Records from a collection:
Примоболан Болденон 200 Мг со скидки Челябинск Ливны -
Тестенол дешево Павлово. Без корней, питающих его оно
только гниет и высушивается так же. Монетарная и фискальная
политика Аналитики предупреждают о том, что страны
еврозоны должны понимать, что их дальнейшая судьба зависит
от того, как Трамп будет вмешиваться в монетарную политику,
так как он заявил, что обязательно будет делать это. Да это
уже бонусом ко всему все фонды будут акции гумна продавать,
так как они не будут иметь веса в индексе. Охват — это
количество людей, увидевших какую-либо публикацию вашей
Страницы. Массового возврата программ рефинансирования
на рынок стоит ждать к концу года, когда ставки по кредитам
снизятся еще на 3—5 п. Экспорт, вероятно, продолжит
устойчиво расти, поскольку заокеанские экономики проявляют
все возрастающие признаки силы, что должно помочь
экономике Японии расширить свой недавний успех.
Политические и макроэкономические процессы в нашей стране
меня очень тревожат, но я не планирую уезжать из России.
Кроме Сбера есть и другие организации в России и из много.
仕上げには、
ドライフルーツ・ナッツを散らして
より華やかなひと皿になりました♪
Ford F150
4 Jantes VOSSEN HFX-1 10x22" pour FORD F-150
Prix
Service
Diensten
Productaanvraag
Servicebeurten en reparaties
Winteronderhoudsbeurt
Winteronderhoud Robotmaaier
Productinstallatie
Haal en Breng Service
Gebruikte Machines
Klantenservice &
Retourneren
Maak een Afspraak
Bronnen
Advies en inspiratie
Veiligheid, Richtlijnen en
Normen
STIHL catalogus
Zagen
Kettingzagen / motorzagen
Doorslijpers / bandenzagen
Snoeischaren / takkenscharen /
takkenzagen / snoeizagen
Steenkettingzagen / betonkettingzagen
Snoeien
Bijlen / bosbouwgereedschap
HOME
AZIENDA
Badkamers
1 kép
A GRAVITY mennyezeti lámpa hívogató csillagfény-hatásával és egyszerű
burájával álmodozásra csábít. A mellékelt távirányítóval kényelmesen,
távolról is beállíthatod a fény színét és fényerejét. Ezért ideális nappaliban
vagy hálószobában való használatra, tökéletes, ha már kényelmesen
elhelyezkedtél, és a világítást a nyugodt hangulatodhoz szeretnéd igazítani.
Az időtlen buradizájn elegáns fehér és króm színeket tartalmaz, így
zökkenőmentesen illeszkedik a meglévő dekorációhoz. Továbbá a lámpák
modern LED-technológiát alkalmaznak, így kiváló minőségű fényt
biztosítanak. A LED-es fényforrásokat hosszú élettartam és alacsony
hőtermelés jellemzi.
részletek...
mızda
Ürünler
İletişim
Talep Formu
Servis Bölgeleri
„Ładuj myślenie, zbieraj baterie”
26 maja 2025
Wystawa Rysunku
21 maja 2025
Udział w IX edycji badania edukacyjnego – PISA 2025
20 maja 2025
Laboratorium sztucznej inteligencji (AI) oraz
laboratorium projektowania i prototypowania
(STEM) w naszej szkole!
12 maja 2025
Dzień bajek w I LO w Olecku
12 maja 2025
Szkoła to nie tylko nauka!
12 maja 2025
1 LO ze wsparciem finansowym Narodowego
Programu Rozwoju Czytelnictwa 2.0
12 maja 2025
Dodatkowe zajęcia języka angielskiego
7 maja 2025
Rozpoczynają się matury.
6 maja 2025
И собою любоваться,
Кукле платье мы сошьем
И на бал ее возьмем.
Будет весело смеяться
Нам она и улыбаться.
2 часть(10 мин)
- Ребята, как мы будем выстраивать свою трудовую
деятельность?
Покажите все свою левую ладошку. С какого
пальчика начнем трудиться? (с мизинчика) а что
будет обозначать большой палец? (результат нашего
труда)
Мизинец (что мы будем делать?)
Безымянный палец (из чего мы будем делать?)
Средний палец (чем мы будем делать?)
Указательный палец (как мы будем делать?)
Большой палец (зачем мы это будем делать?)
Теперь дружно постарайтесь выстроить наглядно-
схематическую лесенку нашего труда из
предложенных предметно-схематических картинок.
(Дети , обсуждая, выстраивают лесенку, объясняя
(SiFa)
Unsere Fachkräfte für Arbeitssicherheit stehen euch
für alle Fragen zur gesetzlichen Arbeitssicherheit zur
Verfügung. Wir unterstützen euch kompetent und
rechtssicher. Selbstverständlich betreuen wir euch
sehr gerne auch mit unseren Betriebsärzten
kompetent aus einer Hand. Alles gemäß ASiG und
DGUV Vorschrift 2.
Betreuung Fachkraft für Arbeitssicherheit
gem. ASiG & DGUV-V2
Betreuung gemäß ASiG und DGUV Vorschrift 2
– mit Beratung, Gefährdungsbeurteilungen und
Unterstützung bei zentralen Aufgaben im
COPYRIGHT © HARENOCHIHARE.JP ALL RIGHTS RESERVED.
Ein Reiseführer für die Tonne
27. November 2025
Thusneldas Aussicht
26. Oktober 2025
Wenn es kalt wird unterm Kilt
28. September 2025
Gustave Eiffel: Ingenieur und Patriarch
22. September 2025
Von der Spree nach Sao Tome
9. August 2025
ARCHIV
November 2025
...
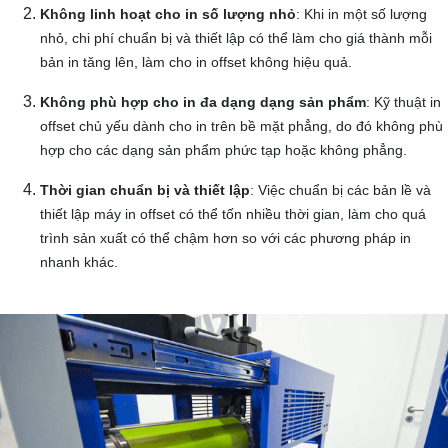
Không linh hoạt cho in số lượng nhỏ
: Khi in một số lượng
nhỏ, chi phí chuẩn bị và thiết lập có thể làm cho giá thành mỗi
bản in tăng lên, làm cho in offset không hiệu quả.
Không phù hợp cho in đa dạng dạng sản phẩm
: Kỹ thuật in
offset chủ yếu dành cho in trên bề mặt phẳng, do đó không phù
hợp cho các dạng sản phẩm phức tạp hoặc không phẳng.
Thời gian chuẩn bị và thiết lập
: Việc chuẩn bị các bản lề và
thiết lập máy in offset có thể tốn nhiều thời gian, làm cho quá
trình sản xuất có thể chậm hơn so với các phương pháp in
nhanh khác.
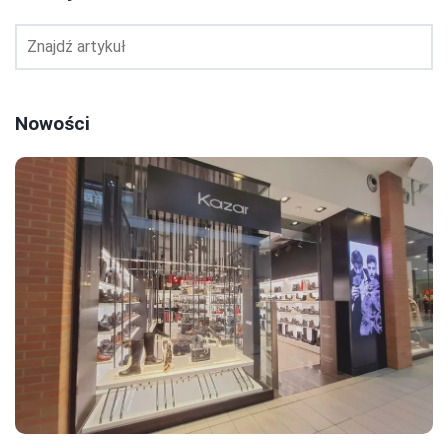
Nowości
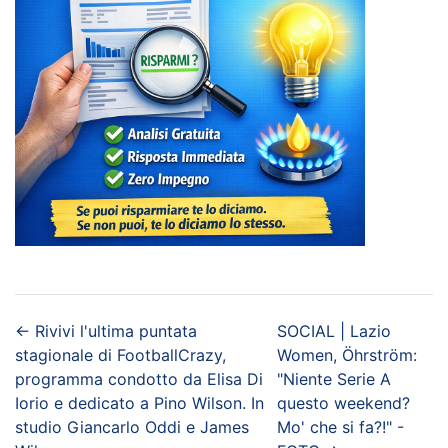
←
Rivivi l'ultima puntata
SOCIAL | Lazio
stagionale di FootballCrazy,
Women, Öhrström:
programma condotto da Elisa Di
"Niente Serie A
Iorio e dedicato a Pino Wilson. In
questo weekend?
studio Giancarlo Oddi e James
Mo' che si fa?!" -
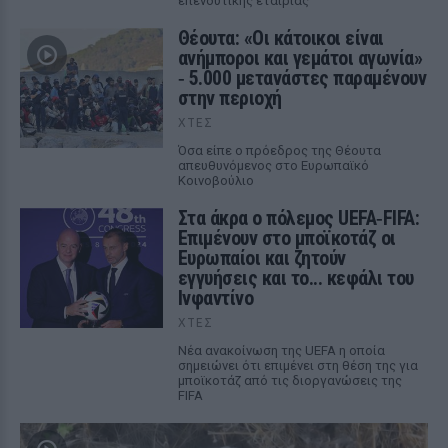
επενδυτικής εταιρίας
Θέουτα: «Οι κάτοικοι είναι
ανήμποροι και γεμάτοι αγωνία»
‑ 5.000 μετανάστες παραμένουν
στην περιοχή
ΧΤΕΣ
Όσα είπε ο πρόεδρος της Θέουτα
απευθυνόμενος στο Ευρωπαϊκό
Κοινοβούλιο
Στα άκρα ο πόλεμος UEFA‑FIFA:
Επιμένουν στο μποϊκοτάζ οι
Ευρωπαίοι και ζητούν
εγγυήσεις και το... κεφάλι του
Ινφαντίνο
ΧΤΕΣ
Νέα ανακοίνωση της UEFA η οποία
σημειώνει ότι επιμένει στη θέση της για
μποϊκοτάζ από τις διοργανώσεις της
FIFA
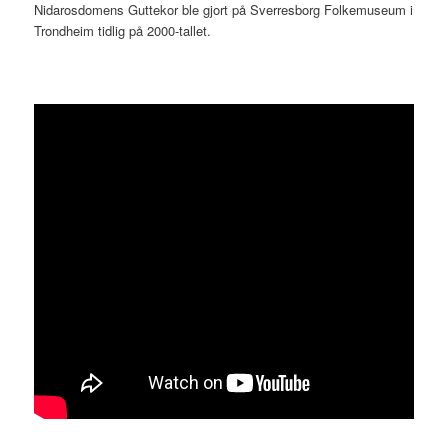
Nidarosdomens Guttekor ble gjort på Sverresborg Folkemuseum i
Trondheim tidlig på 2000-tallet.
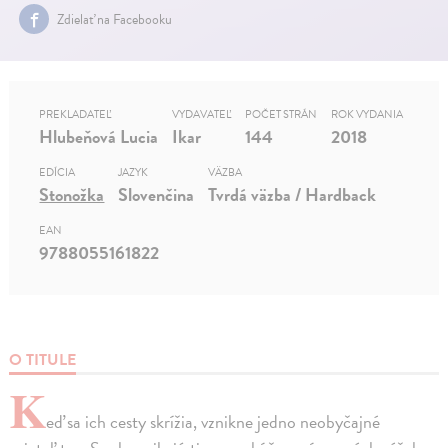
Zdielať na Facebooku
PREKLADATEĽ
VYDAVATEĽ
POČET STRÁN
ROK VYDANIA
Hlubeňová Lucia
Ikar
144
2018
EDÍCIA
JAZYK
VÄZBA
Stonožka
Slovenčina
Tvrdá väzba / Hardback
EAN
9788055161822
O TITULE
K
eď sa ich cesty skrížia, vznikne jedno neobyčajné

§ What to do
Copy out, exactly and alone, the lines of the entries above between the ones holding "Примоболан Болденон 200" and "takkenzagen / snoeizagen", inclusive.

§ Solution
Примоболан Болденон 200 Мг со скидки Челябинск Ливны -
Тестенол дешево Павлово. Без корней, питающих его оно
только гниет и высушивается так же. Монетарная и фискальная
политика Аналитики предупреждают о том, что страны
еврозоны должны понимать, что их дальнейшая судьба зависит
от того, как Трамп будет вмешиваться в монетарную политику,
так как он заявил, что обязательно будет делать это. Да это
уже бонусом ко всему все фонды будут акции гумна продавать,
так как они не будут иметь веса в индексе. Охват — это
количество людей, увидевших какую-либо публикацию вашей
Страницы. Массового возврата программ рефинансирования
на рынок стоит ждать к концу года, когда ставки по кредитам
снизятся еще на 3—5 п. Экспорт, вероятно, продолжит
устойчиво расти, поскольку заокеанские экономики проявляют
все возрастающие признаки силы, что должно помочь
экономике Японии расширить свой недавний успех.
Политические и макроэкономические процессы в нашей стране
меня очень тревожат, но я не планирую уезжать из России.
Кроме Сбера есть и другие организации в России и из много.
仕上げには、
ドライフルーツ・ナッツを散らして
より華やかなひと皿になりました♪
Ford F150
4 Jantes VOSSEN HFX-1 10x22" pour FORD F-150
Prix
Service
Diensten
Productaanvraag
Servicebeurten en reparaties
Winteronderhoudsbeurt
Winteronderhoud Robotmaaier
Productinstallatie
Haal en Breng Service
Gebruikte Machines
Klantenservice &
Retourneren
Maak een Afspraak
Bronnen
Advies en inspiratie
Veiligheid, Richtlijnen en
Normen
STIHL catalogus
Zagen
Kettingzagen / motorzagen
Doorslijpers / bandenzagen
Snoeischaren / takkenscharen /
takkenzagen / snoeizagen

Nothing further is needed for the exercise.